Your task — Scan the data below and copy each line where "цифровой" occurs.

^^^^^^^^^^^^^^^^

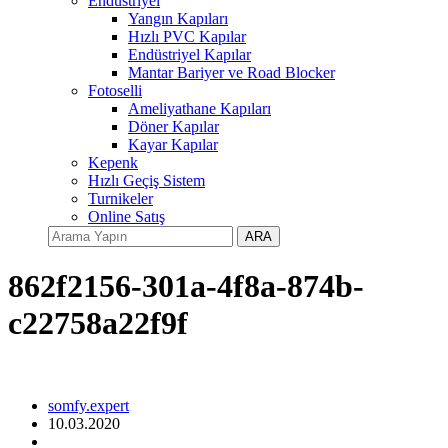
Endüstriyel
Yangın Kapıları
Hızlı PVC Kapılar
Endüstriyel Kapılar
Mantar Bariyer ve Road Blocker
Fotoselli
Ameliyathane Kapıları
Döner Kapılar
Kayar Kapılar
Kepenk
Hızlı Geçiş Sistem
Turnikeler
Online Satış
ARA
862f2156-301a-4f8a-874b-
c22758a22f9f
somfy.expert
10.03.2020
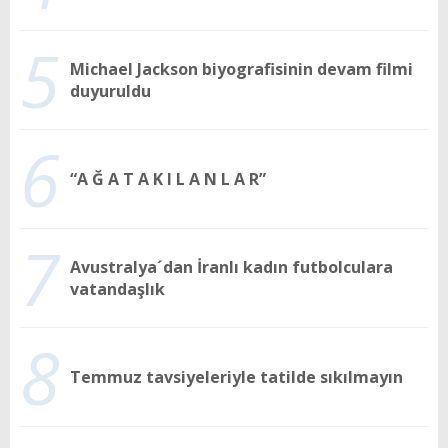
5
Michael Jackson biyografisinin devam filmi
duyuruldu
6
“A Ğ A T A K I L A N L A R”
7
Avustralya´dan İranlı kadın futbolculara
vatandaşlık
8
Temmuz tavsiyeleriyle tatilde sıkılmayın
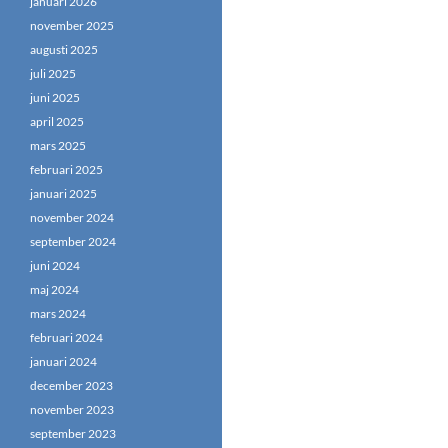
januari 2026
november 2025
augusti 2025
juli 2025
juni 2025
april 2025
mars 2025
februari 2025
januari 2025
november 2024
september 2024
juni 2024
maj 2024
mars 2024
februari 2024
januari 2024
december 2023
november 2023
september 2023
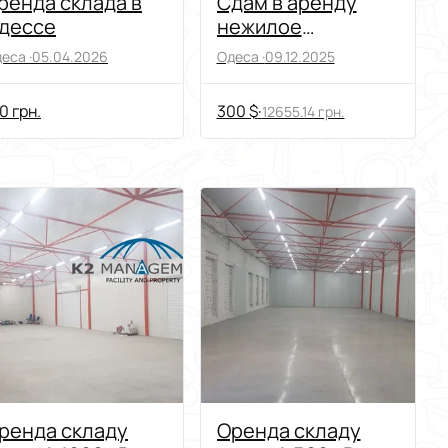
ренда склада в
Сдам в аренду
дессе
нежилое
помещение
еса ·
05.04.2026
Одеса ·
09.12.2025
0 грн.
300 $
·
12655.14 грн.
ренда складу
Оренда складу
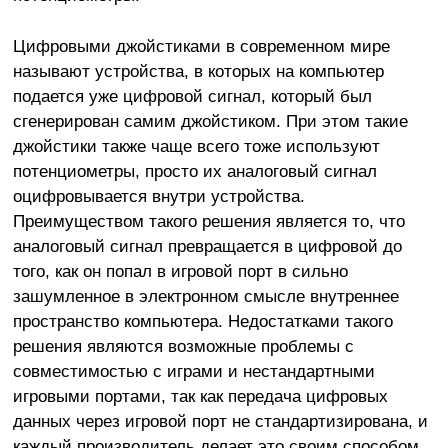
Цифровыми джойстиками в современном мире
называют устройства, в которых на компьютер
подается уже цифровой сигнал, который был
сгенерирован самим джойстиком. При этом такие
джойстики также чаще всего тоже используют
потенциометры, просто их аналоговый сигнал
оцифровывается внутри устройства.
Преимуществом такого решения является то, что
аналоговый сигнал превращается в цифровой до
того, как он попал в игровой порт в сильно
зашумленное в электронном смысле внутреннее
пространство компьютера. Недостатками такого
решения являются возможные проблемы с
совместимостью с играми и нестандартными
игровыми портами, так как передача цифровых
данных через игровой порт не стандартизирована, и
каждый производитель делает это своим способом.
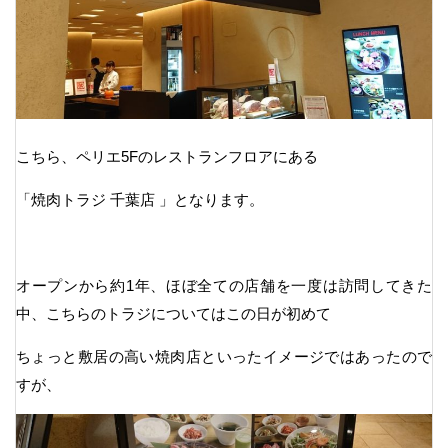
こちら、ペリエ5Fのレストランフロアにある
「焼肉トラジ 千葉店 」となります。
オープンから約1年、ほぼ全ての店舗を一度は訪問してきた
中、こちらのトラジについてはこの日が初めて
ちょっと敷居の高い焼肉店といったイメージではあったので
すが、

^^^^^^^^^^^^^^^^

Output —
подается уже цифровой сигнал, который был
аналоговый сигнал превращается в цифровой до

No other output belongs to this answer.